Option 1 : La Spécialisation

Cherchez un développeur Python solide. Cherchez un spécialiste Kubernetes. Cherchez un expert PostgreSQL. Payez-les selon leur niveau. Mélangez-les en équipes qui se complètent.

Option 2 : La Formation

Vous embauchez un bon développeur JavaScript. Il bosse chez vous pendant deux ans, apprend Node.js, puis grandit vers le backend. Vous l’avez développé. C’est un investissement.

Option 3 : L’Honnêteté

Si vous cherchez vraiment un polyglotte, dites-le. Et payez comme une personne qui fait trois boulots. Pas un.

Le Signal Qu’Envoie Cette Pratique

Quand une entreprise liste 10 langages pour un poste, elle dit en réalité :

  • « Nous ne savons pas vraiment ce que nous voulons »
  • « Nous gérons mal nos architectures »
  • « Nous ne formons pas nos gens »
  • « Nous payons moins que le marché, donc on demande plus »
  • « Nous n’avons pas de plan technique clair »

Les bons développeurs ? Ils lisent ça et partent. Ils postulent chez les entreprises qui ont organisé leur tech proprement.

L’Hypocrisie Finale : Le CV Du Postulant Qui Énumère Tout

Voici ce qui résume parfaitement l’absurdité.

Un développeur lit cette annonce monstrueuse. Il pense : « Bon, ils veulent tout ça. Je vais montrer que je maîtrise Python, Go, Rust, Kubernetes, AWS, GCP, MongoDB, PostgreSQL, Redis, et RabbitMQ. Je vais le mettre dans mon CV. »

Qu’est-ce qui se passe ensuite ?

L’entreprise le remet en question. En entretien :

« Dis-moi… tu dis que tu maîtrises Rust, mais on voit seulement un petit projet hobby sur GitHub. Et tu dis connaître AWS ET GCP ? Comment ça ? C’est bizarre que tu touches à tout. Généralement, ceux qui ont une vraie expertise se spécialisent. »

C’est correct. L’entreprise a raison de douter.

Parce que c’est impossible de vraiment maîtriser 8 à 10 langages au même niveau. Vous ne pouvez pas être expert en Python et en Rust. Pas vraiment. Pas avec une depth équivalente. Ou alors vous passez 80 heures par semaine à vous former, ce qui n’est pas viable.

Le Paradoxe

L’annonce dit : « Nous voulons quelqu’un qui maîtrise 10 technologies. »

Le CV du candidat dit : « Je maîtrise 10 technologies. »

L’entreprise répond : « Ouais… on y croit pas trop. Vous êtes trop généraliste. Nous voulons de la profondeur. »

C’est un piège.

L’annonce est écrite de manière à repousser les candidats honnêtes. Ceux qui disent :

« Je suis vraiment bon en Python. J’ai 8 ans sur Python. Je maîtrise aussi JavaScript et un peu de Go. Mais c’est ça, ma stack. »

Ceux-là, ils ne postulent pas. Parce qu’ils savent qu’ils vont se faire jeter avant même l’entretien.

Qui va postuler ? Trois catégories :

  1. Les juniors naïfs : Ils pensent vraiment qu’ils peuvent apprendre tout ça. Spoiler : ils vont burn out en 6 mois.
  2. Les bullshitters : Ils ont gonflé leur CV, ils prétendent maîtriser des trucs qu’ils ont juste effleurés. Ils font semblant.
  3. Les autres recruteurs qui lisent le job et se disent : « Tiens, il y a 5 postes en 1 ici. »

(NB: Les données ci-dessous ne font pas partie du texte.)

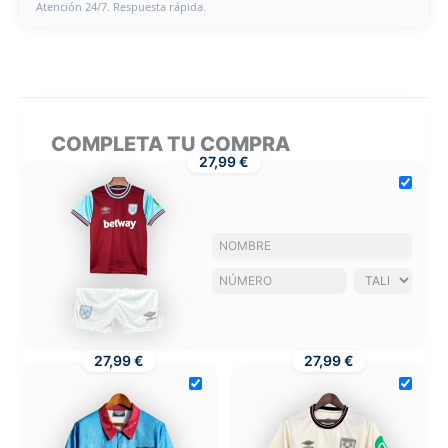
Atención 24/7. Respuesta rápida.
COMPLETA TU COMPRA
27,99 €
27,99 €
27,99 €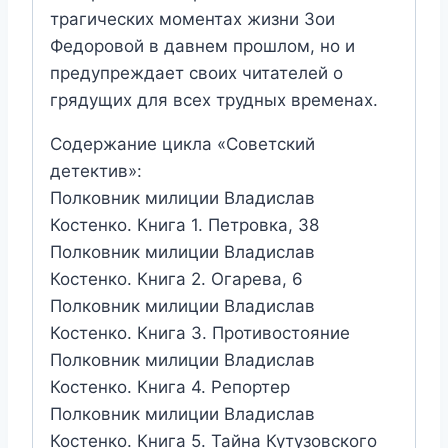
трагических моментах жизни Зои
Федоровой в давнем прошлом, но и
предупреждает своих читателей о
грядущих для всех трудных временах.
Содержание цикла «Советский
детектив»:
Полковник милиции Владислав
Костенко. Книга 1. Петровка, 38
Полковник милиции Владислав
Костенко. Книга 2. Огарева, 6
Полковник милиции Владислав
Костенко. Книга 3. Противостояние
Полковник милиции Владислав
Костенко. Книга 4. Репортер
Полковник милиции Владислав
Костенко. Книга 5. Тайна Кутузовского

Et donc vous finissez avec :

  • Des juniors surmenés qui font du mauvais code
  • Des imposteurs qui mentent
  • Personne pour vraiment faire du bon travail

C’est un filtre qui sélectionne pour le mensonge, pas pour la compétence.

La Comparaison Avec D’Autres Domaines (Encore)

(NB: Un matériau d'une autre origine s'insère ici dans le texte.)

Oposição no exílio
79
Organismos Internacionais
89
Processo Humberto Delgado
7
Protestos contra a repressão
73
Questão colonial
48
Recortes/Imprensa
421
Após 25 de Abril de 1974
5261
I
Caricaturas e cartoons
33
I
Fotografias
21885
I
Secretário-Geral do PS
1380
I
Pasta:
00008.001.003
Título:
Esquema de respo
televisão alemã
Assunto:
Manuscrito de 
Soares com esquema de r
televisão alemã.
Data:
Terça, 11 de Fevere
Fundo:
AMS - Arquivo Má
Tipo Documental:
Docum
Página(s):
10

Imaginez le même jeu en médecine.

L’annonce dit : « Nous voulons un cardiologue avec 10 ans en cardiologie, 10 ans en neurochirurgie, et 10 ans en pédiatrie. »

Un vrai cardiologue se dit : « Non merci, c’est du bluff. Je n’applique pas. »

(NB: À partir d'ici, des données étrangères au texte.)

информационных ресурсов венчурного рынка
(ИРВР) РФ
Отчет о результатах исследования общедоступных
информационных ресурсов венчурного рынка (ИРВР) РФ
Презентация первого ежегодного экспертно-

Qui applique ? Les charlatans qui disent « ouais j’ai les bases en tout » et qui vont vous tuer un patient.

En droit, c’est pareil. L’annonce délirante repousse les vrais spécialistes et attire les généralistes qui vont faire du mauvais travail.

En informatique, on a juste… accepté ça.

En Conclusion

Non, les offres d’emploi en informatique ne sont pas comparables à la médecine, la linguistique ou le droit parce que « la tech évolue plus vite ». C’est une excuse. La médecine évolue aussi. Les nouvelles techniques arrivent aussi en chirurgie, en pharmacologie. Mais on ne demande pas au chirurgien d’être expert en tout simultanément.

Ce qui est devenu normal en tech, ce serait abusif partout ailleurs.

C’est peut-être le moment de se poser une question simple : est-ce que c’est une bonne pratique… ou juste une norme que personne n’a questionnée parce qu’« on fait comme ça depuis toujours » ?

Bienvenue dans l’informatique en 2026.